▶ _Aim of the exercise_
Nothing in the data may be altered, so output all of it exactly.

▶ _Input_
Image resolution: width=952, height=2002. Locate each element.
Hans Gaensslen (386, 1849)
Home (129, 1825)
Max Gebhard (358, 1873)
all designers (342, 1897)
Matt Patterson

▶ _Output of the task_
Image resolution: width=952, height=2002. Locate each element.
Hans Gaensslen (386, 1849)
Home (129, 1825)
Max Gebhard (358, 1873)
all designers (342, 1897)
Matt Patterson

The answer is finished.